◆ YOUR TASK
"that" is the word to look for; copy each line of the listing where it occurs.

◆ MATERIAL PROVIDED
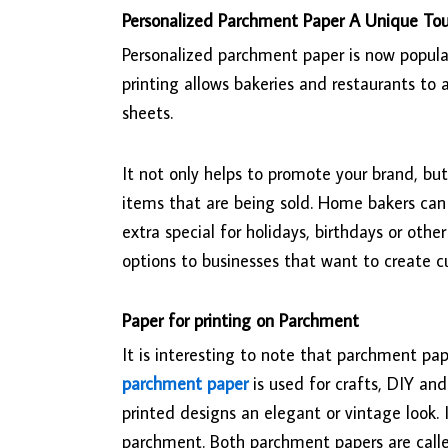
Personalized Parchment Paper A Unique To
Personalized parchment paper is now popula
printing allows bakeries and restaurants t
sheets.
It not only helps to promote your brand, bu
items that are being sold. Home bakers ca
extra special for holidays, birthdays or othe
options to businesses that want to create 
Paper for printing on Parchment
It is interesting to note that parchment pa
parchment paper
is used for crafts, DIY an
printed designs an elegant or vintage look.
parchment. Both parchment papers are called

◆ PROBLEM SOLUTION
items that are being sold. Home bakers ca
options to businesses that want to create 
It is interesting to note that parchment pa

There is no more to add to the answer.